Exercise:
Gather all lines with "Google" from the records.

━━━━━ Records to use

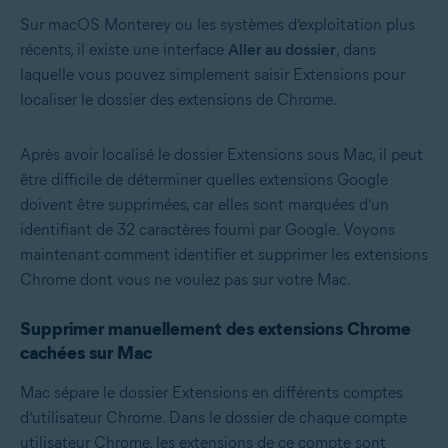
Sur macOS Monterey ou les systèmes d’exploitation plus
récents, il existe une interface
Aller au dossier
, dans
laquelle vous pouvez simplement saisir Extensions pour
localiser le dossier des extensions de Chrome.
Après avoir localisé le dossier Extensions sous Mac, il peut
être difficile de déterminer quelles extensions Google
doivent être supprimées, car elles sont marquées d’un
identifiant de 32 caractères fourni par Google. Voyons
maintenant comment identifier et supprimer les extensions
Chrome dont vous ne voulez pas sur votre Mac.
Supprimer manuellement des extensions Chrome
cachées sur Mac
Mac sépare le dossier Extensions en différents comptes
d’utilisateur Chrome. Dans le dossier de chaque compte
utilisateur Chrome, les extensions de ce compte sont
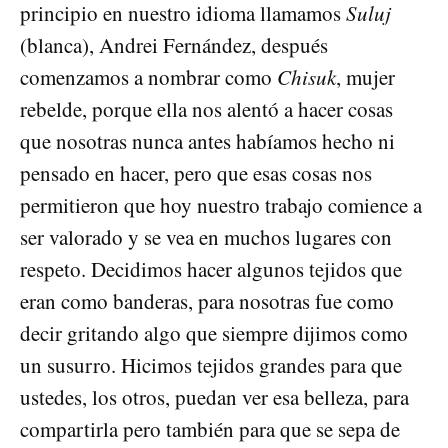
principio en nuestro idioma llamamos
Suluj
(blanca), Andrei Fernández, después
comenzamos a nombrar como
Chisuk
, mujer
rebelde, porque ella nos alentó a hacer cosas
que nosotras nunca antes habíamos hecho ni
pensado en hacer, pero que esas cosas nos
permitieron que hoy nuestro trabajo comience a
ser valorado y se vea en muchos lugares con
respeto. Decidimos hacer algunos tejidos que
eran como banderas, para nosotras fue como
decir gritando algo que siempre dijimos como
un susurro. Hicimos tejidos grandes para que
ustedes, los otros, puedan ver esa belleza, para
compartirla pero también para que se sepa de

━━━━━━━━━━

Written response:
être difficile de déterminer quelles extensions Google
identifiant de 32 caractères fourni par Google. Voyons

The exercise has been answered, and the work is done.